What you should do: Identify all lines below that hold "formation" and collect them.

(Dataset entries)
****************************************
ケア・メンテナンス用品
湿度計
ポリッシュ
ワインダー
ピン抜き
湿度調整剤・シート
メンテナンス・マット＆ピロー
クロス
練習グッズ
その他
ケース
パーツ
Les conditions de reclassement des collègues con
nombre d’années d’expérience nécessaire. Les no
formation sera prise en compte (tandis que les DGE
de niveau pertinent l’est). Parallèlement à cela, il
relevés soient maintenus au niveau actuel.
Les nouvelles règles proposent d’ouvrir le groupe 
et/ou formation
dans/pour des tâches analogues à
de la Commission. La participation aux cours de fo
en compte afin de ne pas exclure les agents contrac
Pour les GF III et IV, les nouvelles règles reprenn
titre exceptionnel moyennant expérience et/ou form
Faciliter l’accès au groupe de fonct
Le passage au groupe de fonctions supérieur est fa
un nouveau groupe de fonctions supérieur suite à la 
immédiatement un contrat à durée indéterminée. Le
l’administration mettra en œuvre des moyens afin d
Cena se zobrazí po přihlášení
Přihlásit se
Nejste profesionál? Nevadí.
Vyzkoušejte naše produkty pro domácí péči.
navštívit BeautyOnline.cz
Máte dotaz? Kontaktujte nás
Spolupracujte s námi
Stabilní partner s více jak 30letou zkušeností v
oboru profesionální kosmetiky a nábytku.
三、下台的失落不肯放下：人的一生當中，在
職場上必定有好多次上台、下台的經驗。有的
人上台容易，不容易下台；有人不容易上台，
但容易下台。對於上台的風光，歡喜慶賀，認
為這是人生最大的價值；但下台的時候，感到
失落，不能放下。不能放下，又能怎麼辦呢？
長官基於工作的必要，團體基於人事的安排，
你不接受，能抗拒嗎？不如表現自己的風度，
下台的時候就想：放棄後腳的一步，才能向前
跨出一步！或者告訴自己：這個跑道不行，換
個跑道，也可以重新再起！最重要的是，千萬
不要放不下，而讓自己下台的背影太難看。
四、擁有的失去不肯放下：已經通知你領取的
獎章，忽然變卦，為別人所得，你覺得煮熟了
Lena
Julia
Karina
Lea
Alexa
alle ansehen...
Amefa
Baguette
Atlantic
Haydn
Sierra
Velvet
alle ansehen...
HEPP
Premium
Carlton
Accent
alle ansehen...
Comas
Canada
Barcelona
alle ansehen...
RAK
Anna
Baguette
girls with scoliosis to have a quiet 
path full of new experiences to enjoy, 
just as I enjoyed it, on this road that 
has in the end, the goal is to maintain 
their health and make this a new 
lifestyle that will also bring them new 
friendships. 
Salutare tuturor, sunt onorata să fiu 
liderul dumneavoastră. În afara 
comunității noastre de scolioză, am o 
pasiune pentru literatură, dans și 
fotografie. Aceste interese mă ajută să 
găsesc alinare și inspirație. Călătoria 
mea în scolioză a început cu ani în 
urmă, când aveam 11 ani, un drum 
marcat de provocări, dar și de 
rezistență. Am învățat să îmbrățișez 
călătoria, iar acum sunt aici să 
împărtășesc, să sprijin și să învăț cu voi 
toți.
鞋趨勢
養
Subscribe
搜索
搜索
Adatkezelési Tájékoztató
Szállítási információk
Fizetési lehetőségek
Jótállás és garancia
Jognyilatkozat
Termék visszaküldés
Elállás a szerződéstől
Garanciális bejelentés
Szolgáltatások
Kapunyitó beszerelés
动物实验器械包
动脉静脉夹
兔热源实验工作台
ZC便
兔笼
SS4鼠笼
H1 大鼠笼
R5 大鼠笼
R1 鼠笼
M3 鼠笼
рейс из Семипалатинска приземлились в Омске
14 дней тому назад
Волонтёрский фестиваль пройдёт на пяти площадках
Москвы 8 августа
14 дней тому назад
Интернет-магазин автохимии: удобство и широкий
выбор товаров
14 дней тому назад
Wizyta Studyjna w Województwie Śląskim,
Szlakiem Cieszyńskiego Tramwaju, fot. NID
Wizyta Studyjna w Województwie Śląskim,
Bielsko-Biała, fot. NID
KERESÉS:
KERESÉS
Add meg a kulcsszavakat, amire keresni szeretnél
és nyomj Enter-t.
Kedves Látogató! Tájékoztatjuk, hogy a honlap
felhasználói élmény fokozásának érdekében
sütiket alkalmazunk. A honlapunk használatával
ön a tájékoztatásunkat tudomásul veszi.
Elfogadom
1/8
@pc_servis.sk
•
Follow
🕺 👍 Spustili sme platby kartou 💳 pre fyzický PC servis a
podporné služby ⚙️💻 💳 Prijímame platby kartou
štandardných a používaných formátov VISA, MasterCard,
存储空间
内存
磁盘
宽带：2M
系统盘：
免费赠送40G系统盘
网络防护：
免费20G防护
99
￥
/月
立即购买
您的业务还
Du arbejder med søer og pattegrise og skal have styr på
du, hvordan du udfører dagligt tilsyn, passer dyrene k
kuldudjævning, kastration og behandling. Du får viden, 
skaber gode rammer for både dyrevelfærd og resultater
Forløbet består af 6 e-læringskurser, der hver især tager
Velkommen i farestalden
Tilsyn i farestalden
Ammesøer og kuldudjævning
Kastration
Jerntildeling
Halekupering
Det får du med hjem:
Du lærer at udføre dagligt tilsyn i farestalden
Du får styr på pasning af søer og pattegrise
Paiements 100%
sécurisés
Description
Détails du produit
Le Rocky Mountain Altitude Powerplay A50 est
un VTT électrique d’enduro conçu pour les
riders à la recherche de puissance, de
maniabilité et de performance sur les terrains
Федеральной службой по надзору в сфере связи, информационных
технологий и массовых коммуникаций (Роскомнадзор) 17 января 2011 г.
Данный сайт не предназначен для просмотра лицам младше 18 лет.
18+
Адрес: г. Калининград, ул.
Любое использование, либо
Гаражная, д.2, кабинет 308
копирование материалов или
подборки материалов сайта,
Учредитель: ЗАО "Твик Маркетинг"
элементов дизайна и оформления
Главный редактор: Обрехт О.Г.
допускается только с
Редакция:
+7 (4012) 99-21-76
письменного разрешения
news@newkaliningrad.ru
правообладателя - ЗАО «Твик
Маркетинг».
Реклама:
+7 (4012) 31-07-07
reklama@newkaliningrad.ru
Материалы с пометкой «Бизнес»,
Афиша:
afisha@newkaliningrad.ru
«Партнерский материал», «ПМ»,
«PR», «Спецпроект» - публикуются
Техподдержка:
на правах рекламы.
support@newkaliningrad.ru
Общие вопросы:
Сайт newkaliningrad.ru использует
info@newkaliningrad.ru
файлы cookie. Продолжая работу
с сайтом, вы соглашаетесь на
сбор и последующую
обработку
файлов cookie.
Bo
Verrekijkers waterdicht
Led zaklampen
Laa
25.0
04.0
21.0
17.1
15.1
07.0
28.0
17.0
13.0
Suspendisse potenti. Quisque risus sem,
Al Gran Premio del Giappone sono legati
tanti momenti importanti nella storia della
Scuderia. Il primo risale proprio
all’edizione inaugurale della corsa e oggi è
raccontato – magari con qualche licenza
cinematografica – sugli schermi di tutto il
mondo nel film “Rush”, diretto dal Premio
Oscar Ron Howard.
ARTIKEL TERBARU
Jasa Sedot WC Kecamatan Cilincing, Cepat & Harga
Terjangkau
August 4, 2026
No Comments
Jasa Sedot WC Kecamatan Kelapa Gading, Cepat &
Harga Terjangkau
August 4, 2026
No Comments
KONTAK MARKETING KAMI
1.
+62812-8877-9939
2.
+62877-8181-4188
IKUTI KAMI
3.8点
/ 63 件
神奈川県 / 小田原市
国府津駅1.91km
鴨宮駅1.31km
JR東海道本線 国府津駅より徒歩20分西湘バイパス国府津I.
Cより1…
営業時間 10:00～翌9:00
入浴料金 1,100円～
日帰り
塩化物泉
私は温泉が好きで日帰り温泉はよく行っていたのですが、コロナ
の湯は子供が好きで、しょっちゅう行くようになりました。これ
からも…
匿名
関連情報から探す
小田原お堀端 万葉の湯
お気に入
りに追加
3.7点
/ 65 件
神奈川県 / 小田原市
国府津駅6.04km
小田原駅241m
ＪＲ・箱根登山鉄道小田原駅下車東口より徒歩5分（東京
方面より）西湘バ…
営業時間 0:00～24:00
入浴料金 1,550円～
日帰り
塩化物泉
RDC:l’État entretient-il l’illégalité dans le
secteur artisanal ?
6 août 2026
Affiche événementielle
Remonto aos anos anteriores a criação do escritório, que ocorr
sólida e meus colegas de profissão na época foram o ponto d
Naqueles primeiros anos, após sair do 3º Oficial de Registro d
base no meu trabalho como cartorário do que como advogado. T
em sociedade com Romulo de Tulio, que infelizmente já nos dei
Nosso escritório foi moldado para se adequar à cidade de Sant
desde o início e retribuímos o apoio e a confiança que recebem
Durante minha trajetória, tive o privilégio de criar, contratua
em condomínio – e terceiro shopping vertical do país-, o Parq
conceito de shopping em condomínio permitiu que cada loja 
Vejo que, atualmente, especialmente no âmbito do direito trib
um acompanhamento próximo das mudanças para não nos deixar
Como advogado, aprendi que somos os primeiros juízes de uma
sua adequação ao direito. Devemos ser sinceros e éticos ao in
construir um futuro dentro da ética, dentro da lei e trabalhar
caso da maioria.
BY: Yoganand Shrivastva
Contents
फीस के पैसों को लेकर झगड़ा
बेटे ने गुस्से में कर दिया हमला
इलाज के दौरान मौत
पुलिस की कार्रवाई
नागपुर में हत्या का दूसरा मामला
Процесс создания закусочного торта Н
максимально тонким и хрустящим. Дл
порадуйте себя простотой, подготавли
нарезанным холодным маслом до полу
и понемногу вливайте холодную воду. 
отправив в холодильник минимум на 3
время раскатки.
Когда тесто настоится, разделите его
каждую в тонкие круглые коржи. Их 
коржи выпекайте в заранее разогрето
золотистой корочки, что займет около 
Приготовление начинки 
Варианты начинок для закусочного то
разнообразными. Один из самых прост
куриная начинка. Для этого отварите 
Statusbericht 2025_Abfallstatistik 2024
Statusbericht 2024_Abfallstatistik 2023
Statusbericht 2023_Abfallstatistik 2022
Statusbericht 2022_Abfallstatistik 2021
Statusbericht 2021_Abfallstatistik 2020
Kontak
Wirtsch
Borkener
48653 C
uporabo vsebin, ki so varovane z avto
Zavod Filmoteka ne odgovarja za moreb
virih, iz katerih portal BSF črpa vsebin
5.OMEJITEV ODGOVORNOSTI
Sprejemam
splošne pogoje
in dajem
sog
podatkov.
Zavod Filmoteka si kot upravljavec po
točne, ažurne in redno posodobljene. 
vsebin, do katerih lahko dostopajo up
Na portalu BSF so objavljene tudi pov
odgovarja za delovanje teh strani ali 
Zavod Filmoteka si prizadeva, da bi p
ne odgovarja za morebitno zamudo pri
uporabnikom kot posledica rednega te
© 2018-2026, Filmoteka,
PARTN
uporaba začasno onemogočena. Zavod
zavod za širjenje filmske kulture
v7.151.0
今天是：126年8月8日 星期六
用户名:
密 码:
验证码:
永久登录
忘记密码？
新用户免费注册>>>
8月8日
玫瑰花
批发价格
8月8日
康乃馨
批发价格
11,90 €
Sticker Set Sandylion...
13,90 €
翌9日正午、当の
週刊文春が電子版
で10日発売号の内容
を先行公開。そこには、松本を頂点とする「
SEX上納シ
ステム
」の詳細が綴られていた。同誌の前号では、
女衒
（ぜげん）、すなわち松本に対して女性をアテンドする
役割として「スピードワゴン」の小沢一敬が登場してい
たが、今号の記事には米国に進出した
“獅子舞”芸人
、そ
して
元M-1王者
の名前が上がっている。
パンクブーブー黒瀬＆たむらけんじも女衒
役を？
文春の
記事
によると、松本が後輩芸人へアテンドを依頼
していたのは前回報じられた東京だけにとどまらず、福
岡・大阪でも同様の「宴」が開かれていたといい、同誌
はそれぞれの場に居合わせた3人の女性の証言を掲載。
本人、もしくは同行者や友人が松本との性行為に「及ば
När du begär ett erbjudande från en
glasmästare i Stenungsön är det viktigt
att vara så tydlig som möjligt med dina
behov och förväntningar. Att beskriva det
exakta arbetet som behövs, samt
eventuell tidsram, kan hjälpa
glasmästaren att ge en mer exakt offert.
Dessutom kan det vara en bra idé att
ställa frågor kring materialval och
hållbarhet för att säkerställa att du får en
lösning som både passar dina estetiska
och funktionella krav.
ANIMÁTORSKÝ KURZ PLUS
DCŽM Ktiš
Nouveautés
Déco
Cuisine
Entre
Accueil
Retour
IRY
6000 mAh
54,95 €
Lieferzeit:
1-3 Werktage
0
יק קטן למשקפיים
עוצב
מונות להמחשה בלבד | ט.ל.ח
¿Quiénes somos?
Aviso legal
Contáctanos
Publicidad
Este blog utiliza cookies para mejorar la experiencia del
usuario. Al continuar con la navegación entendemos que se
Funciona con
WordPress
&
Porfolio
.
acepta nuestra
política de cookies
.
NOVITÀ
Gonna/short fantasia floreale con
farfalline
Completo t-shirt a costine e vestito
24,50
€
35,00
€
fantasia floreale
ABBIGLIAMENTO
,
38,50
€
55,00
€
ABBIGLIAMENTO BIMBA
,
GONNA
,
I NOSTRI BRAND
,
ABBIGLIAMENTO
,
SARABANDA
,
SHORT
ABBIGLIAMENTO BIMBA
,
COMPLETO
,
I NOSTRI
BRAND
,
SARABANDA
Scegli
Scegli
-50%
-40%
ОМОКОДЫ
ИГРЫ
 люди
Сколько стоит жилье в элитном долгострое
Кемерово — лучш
****************************************
Task output:
formation sera prise en compte (tandis que les DGE
et/ou formation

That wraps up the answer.